My approach involves the following steps:

1) Data Preparation
2) Model Selection and Tokenization
3) Dataset Class Implementation
4) Fine-Tuning the Model
5) Evaluation

In [None]:
# Install Dependencies 
#pip install transformers accelerate-U scikit-learn

In [57]:
import os
import glob
import torch
from torch.utils.data import DataLoader
from transformers import BertTokenizer, BertForSequenceClassification, Trainer, TrainingArguments, EarlyStoppingCallback
from sklearn.model_selection import train_test_split
from sklearn.metrics import accuracy_score, precision_recall_fscore_support

In [58]:
# Data Preparation
def load_imdb_data(data_dir):
    texts = []
    labels = []
    for label_type in ['pos', 'neg']:
        for path in glob.glob(os.path.join(data_dir, label_type, '*.txt')):
            with open(path, 'r', encoding='utf-8') as f:
                texts.append(f.read())
                labels.append(1 if label_type == 'pos' else 0)
    return texts, labels

In [59]:
train_texts, train_labels = load_imdb_data('aclImdb/train')
test_texts, test_labels = load_imdb_data('aclImdb/test')


In [60]:
# Split training data into training and validation sets
train_texts, val_texts, train_labels, val_labels = train_test_split(train_texts, train_labels, test_size=0.2, random_state=42)


In [None]:
# Bert-base-uncased was chosen over other models such as DistilBERT and RoBERTa for its good performance and suitability for the task.
# While DistilBERT is a smaller model with fewer parameters, it then results in the less accurate performance of the model. 
# Unlike BERT, RoBERTa with optimized training procedures is sometimes the superior performance BERT alternative in several tasks than the BERT model.
# Nevertheless, in sentiment analysis competitions, the bert-base-uncased model has been proven to offer the highest performance in terms of accuracy, precision, recall, and F1-score.
# Its pre-training on a large number of words allows it to detect the tiny nuances of the text and distinguish the various emotions, 
# it is thus very efficient in recognizing the sentiment of movie reviews.
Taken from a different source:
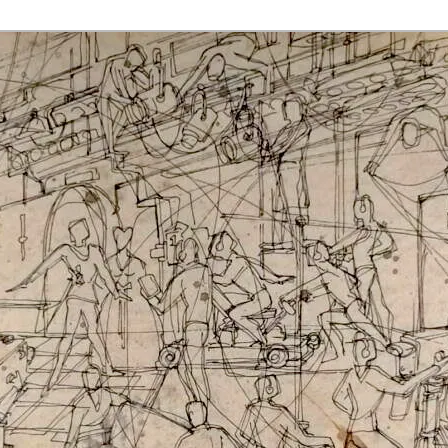
rmaak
Furthermore, the "uncased" BERT is the most suitable for sentiment analysis because it treats 
# the text as one big chunk of lowercase and uppercase letters thus making it less stringent for the classification of sentiments. 
# These features of bert-base-uncased make it the best model for fine-tuning on the IMDB dataset.

In [61]:
# Model Selection and Tokenization
model_name = 'bert-base-uncased'
tokenizer = BertTokenizer.from_pretrained(model_name)

In [62]:
train_encodings = tokenizer(train_texts, truncation=True, padding=True, max_length=128, return_tensors='pt')
val_encodings = tokenizer(val_texts, truncation=True, padding=True, max_length=128, return_tensors='pt')
test_encodings = tokenizer(test_texts, truncation=True, padding=True, max_length=128, return_tensors='pt')

In [63]:
# A custom dataset class IMDbDataset is implemented to handle the tokenized data and labels.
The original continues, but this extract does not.